**Provided data**
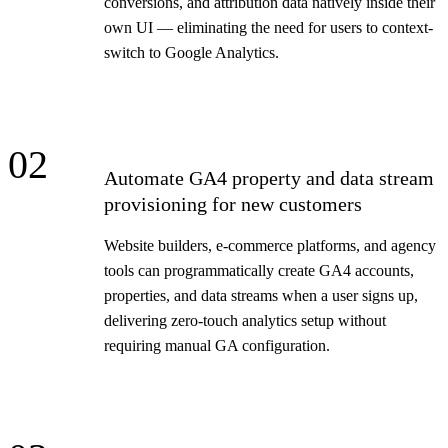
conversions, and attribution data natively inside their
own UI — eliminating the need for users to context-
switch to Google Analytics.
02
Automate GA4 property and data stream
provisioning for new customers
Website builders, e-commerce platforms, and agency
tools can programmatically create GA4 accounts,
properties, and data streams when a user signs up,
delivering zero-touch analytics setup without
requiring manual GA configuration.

**What to produce**
Would you print the line containing "tools can programmatically" and every line after it up to the end of the listing above, exactly, and nothing else?

**Written reply**
tools can programmatically create GA4 accounts,
properties, and data streams when a user signs up,
delivering zero-touch analytics setup without
requiring manual GA configuration.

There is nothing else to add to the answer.